A pretty girl sat next to the man of the hour — the DJ — demurely wiping sweat from his face. It was boogie time at a local dance, oloko as we called it.
Although he had only three hairs on his chin, Wasike considered himself a man, a ladies man, and his catch, Atsieno, was 16, brazen and wild.
There being no guesthouses, Atsieno was impregnated in the banana groove behind the hut. The year was 1977. They left together that night, to his home, to live happily thereafter.
That was the golden era of the local dance when young men and women convened at night to socialise, table both false and genuine marriage proposals and, above all, boogie and have fun.

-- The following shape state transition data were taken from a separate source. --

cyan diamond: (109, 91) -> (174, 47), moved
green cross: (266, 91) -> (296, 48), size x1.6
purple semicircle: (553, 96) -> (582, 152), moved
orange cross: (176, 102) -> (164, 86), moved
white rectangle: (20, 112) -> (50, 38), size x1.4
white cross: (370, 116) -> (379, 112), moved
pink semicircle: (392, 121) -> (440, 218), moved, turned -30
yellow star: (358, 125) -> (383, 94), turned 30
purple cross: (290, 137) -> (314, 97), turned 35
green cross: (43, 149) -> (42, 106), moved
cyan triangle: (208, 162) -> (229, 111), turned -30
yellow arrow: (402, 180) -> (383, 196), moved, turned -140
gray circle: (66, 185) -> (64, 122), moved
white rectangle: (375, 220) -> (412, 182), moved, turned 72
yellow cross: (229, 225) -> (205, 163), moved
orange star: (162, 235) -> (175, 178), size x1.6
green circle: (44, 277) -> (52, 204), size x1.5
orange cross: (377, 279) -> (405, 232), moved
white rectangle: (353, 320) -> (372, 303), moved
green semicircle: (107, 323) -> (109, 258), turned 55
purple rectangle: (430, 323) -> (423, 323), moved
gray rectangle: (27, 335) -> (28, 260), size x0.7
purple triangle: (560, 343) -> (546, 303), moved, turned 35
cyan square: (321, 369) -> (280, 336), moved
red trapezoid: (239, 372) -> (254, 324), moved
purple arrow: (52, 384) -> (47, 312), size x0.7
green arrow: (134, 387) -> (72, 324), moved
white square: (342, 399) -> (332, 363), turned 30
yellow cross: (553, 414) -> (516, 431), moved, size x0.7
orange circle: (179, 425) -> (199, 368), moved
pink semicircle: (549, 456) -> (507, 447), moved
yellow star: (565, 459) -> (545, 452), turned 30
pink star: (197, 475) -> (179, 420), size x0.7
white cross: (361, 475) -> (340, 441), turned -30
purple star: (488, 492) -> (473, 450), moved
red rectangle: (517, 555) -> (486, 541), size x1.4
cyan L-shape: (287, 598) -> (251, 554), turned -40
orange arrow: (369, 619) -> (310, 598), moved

The raves were rampant during the festive season. Such was the time when young women broke free from their marriage vows and melted into the darkness, overwhelmed by the allure of nightlong merriment. These are women whose marriages were brokered at a local dance and the temptation for just one ‘final dance’ always held sway. Often, this final dance sent them parking to the bar as barmaids.
In Western Kenya, it is said the local dance owes its origin to the educated boys of an earlier era — the likes of the late assistant minister Dr Elon Willis Wameyo. Such Makerere boys, ‘British’ and ‘cool’ to the core, would arrange elaborate parties in December where peers from St Mary’s Yala, Maseno School and other big schools in the region would be invited.
The guests would come with female cousins, Class Eight graduates — highly educated by the standards of the time. It is fitting to note that the girls came with full knowledge of their parents because the parties were an accepted forum for courtship among the elite of that time. Many of those tough boys maintained lifelong bonds with their schoolmates because they married friends’ cousins and became family.
The village version was not as dignified or as classy, though. On the contrary, it was a place of scandal, frowned upon within religious circles in the village and a place where good, well-bred girls would never be caught dead.
Unlucky parents had a hectic time locking up their daughters, who sneaked through windows, sometimes with the connivance of naughty grandmothers, to go shake a leg.
Most of those girls were in primary school. They arrived dressed in men’s shoes, white stockings and crimpling dresses with handkerchiefs tucked in their belts. High school boys of the time derisively called them ‘calicos’.